Is It True That Adopted Cats Are More Prone to Becoming Scared?
Not nearly as much as you may imagine. While we commonly assume that the person who previously cared for the animal was harsh, this is rarely the case. Poverty or local pet laws are two of the most typical causes for an animal being sent to a shelter to find a new home.
Just be patient and compassionate with your shy cat. Cats are creatures of habit, and with time, they’ll learn to believe that they’ll always be secure while you’re there.
What To Do If Your Cat Is Scared of Plastic Bags?
If your cat is afraid of plastic bags and you’re having difficulties keeping them away, there are a few things you can do to help.
1. Invest a Little Extra Time in Their Disposal
An extra trash can and taking the time to shred up the bags beforehand can help make them less tempting, but it all depends on the cat. When you rip open the bags, some cats will like them even more.
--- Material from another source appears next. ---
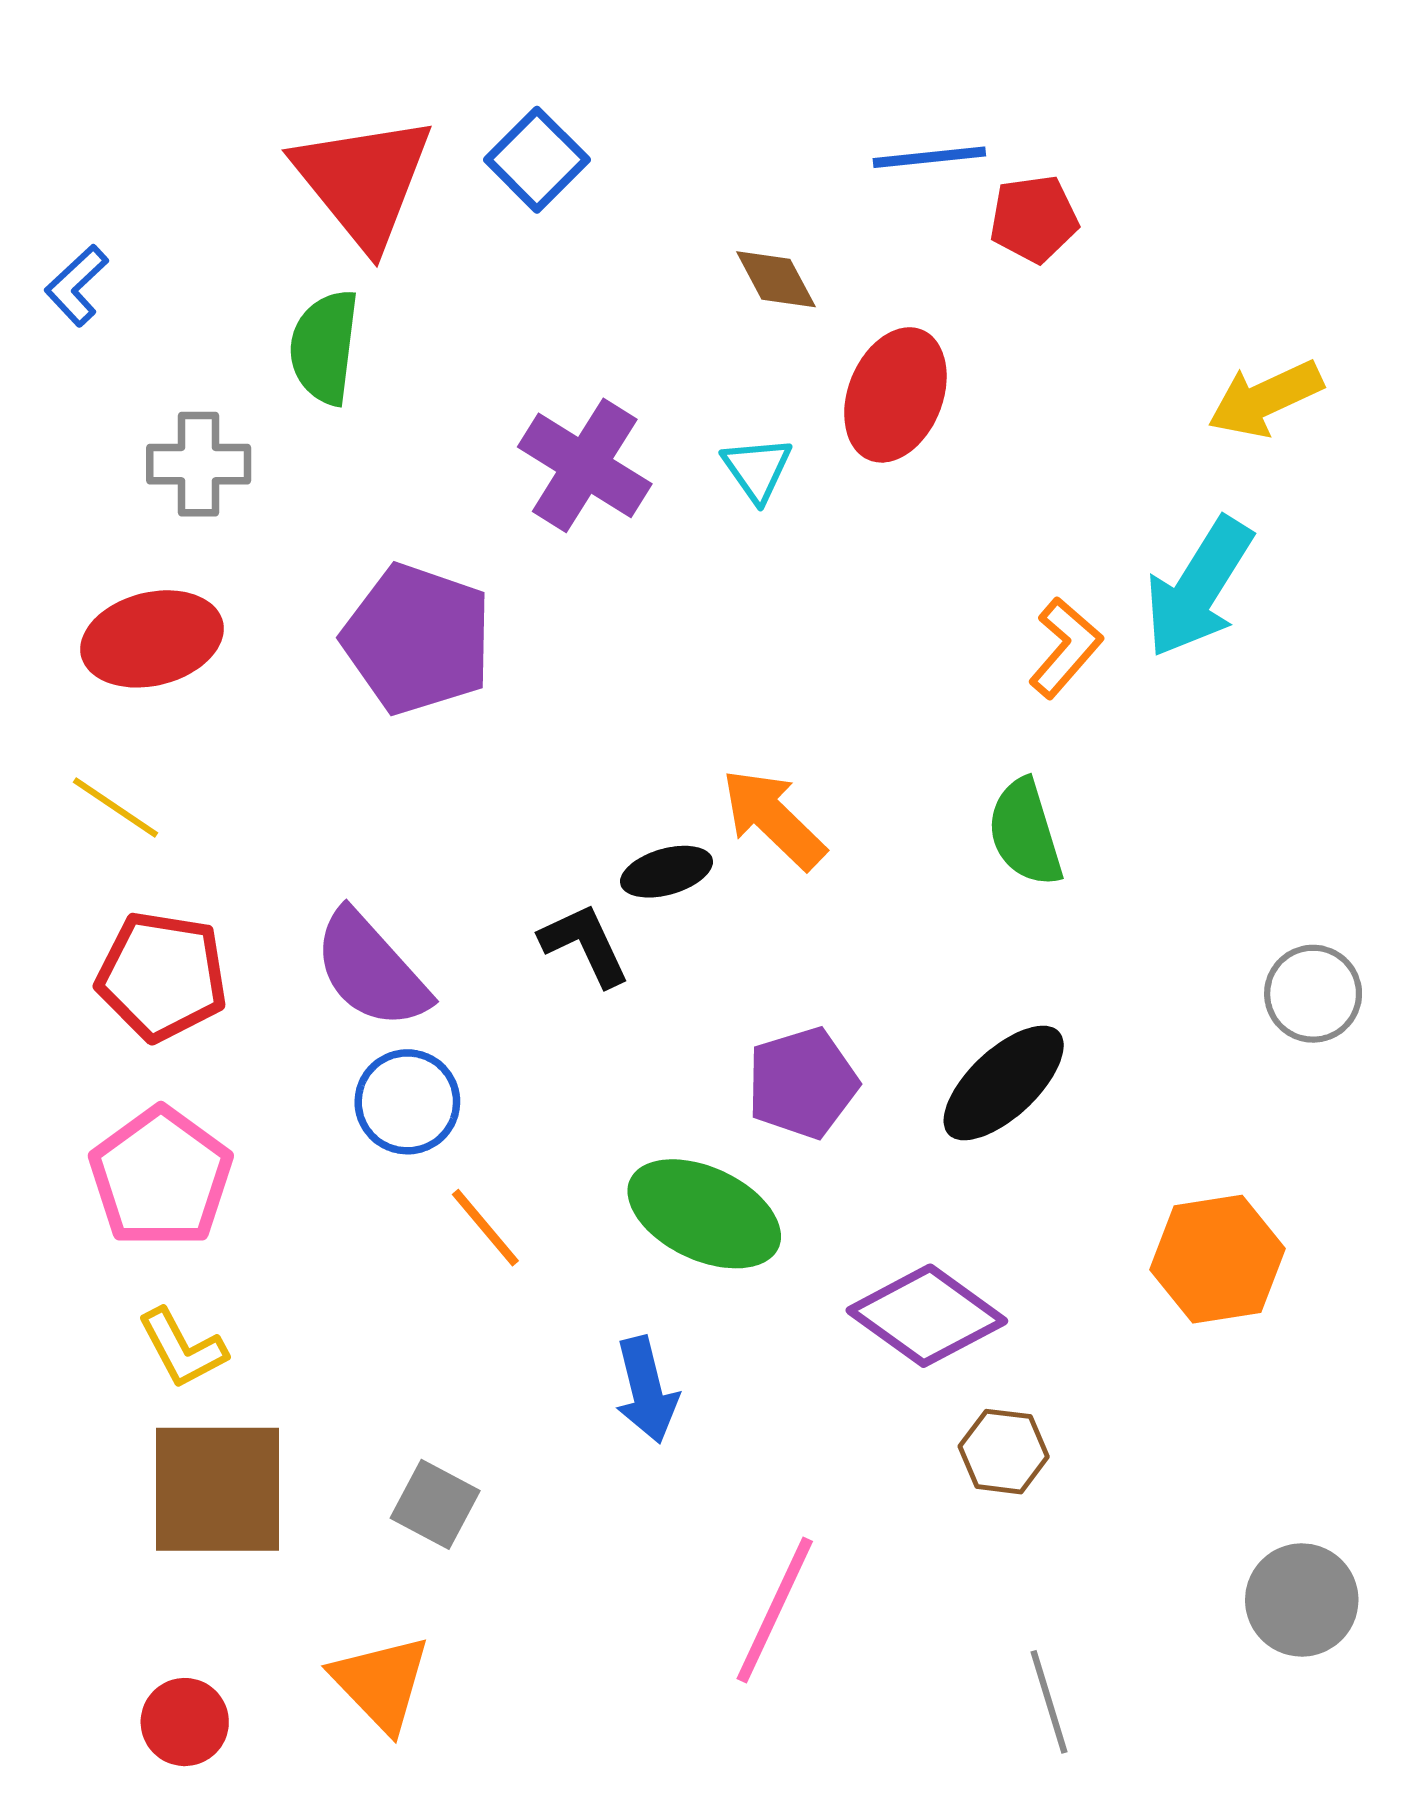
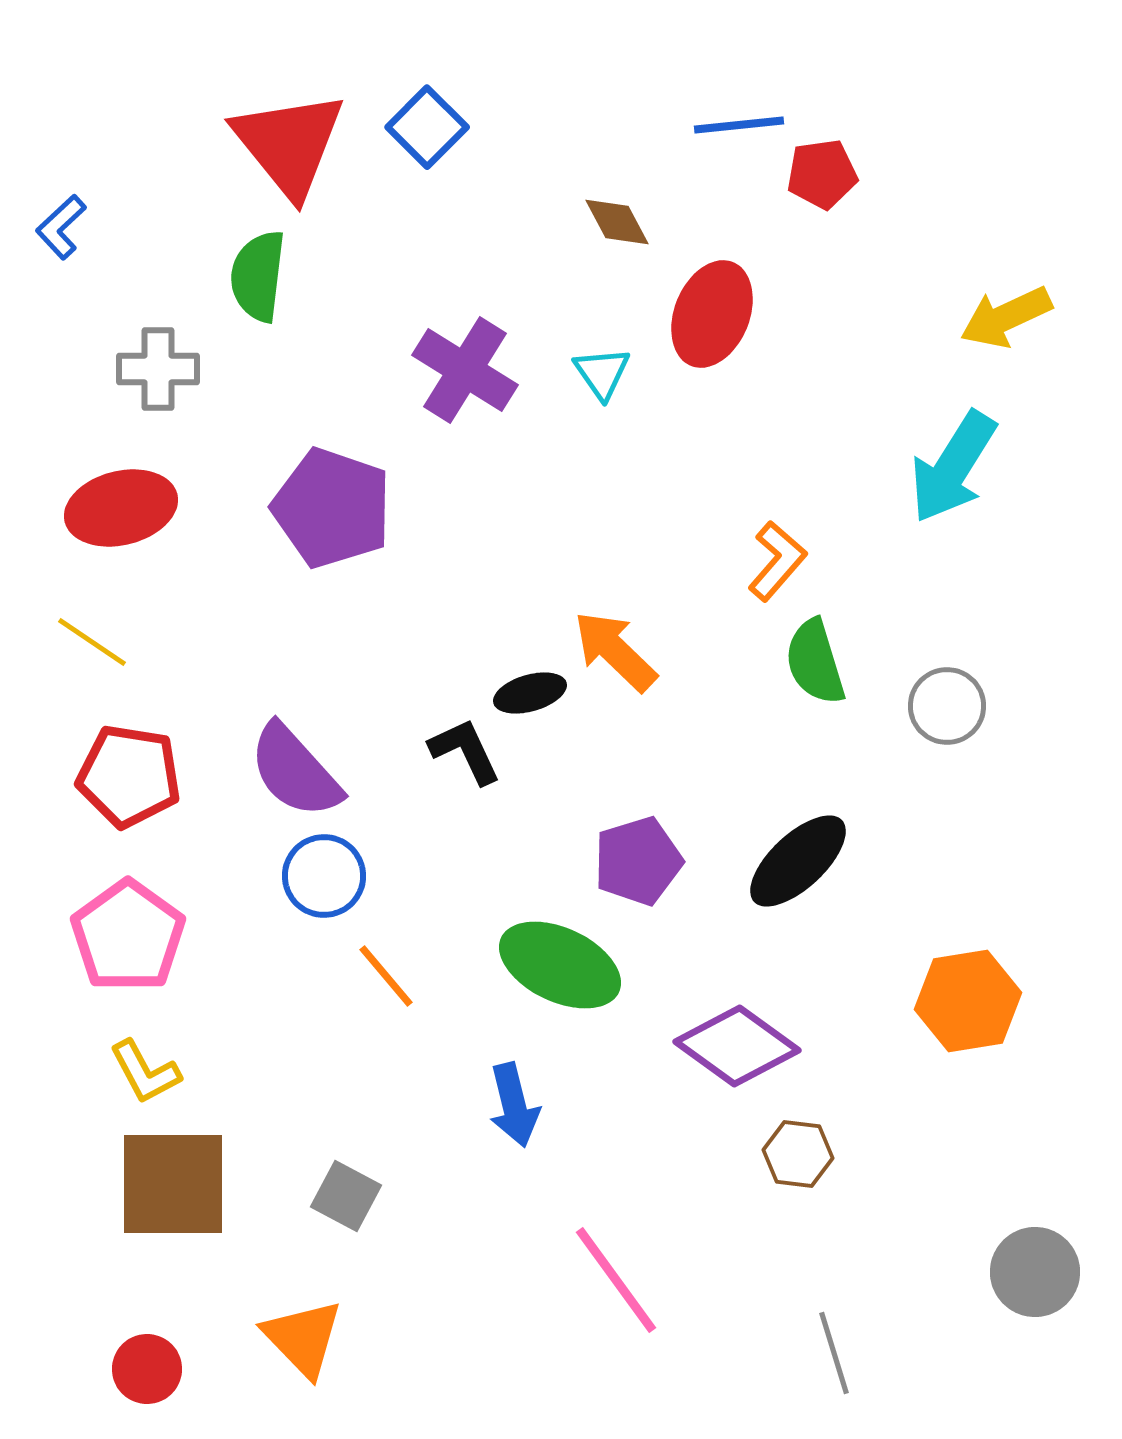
orange L-shape: (1065, 648) -> (777, 561), moved
gray circle: (1313, 994) -> (947, 706), moved
pink line: (775, 1610) -> (616, 1280), turned -61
The greatest protection is to make sure your cat never notices them in the first place. A creative diversion, such as catnip or biscuits, can assist in guaranteeing that they aren’t paying attention to you or the bags, giving you some time to dispose of them quickly and discreetly.
2. Replace Plastic Bags
Cats are very observant of the sounds and odors in their surroundings. To begin with, plastic smells strange to them, and when you move the bag to make it rustle and ‘hiss,’ it sounds a lot like a snake to them.
Therefore replacing them with some alternative that is cat and environmentally friendly will be a great way to ensure the safety of our fellow pets and our surroundings.
Using paper bags and jute bags with small and efficient handles can be effective for carrying comestible and also a good play buddy with no rustling noise but a goofy spot to hide in without suffocation.
3. Relieving their Triggers
This is always an option. If something terrifies a cat as much as it terrifies people, they will remember it. The rustle of a bag terrifies most cats because it sounds like something is trapped within or is trying to hurt them, which arouses their hunting instincts.
Therefore, while using a plastic bag, it is easier to make them familiar with the sense of smell and taste, which will bring them closer to understanding the relief of their instincts and you can still have a bag for yourself!
Frequently Asked Questions
What is a pica cat, exactly?
Pica is the desire to consume inedible items. Fabrics, elastics such as hair binders, cardboard, paper, and plastic are the most common objects found in cats. Pica syndrome is more common in kittens and young cats.
What is my cat’s fascination with plastic?
Instinct for predation
This is a completely unreasonable behavior on your cat’s part, and it’s truly just a reaction and instinct. Plastic things may appear to your pet like prey that has to be captured for food, which is why it wants to bite them.
Some cats appear to be frightened by high-pitched noises, such as a flapping plastic garbage can bag. It’s conceivable that your cat isn’t as terrified as you think.
Tear some bags apart slowly and carefully where they can see them, and let them sniff or play with them for a while. For a multitude of reasons, bags might be intimidating to your cat.
Noise phobias, or aversions to loud noises, are common in cats and are overly aggressive or irrational responses to loud stimuli.
There are a few things you may do to help your cat that is terrified of plastic bags. Cats are acutely aware of the noises and scents in their environment. A creative distraction, such as catnip or crackers, can help to ensure that they are entertained.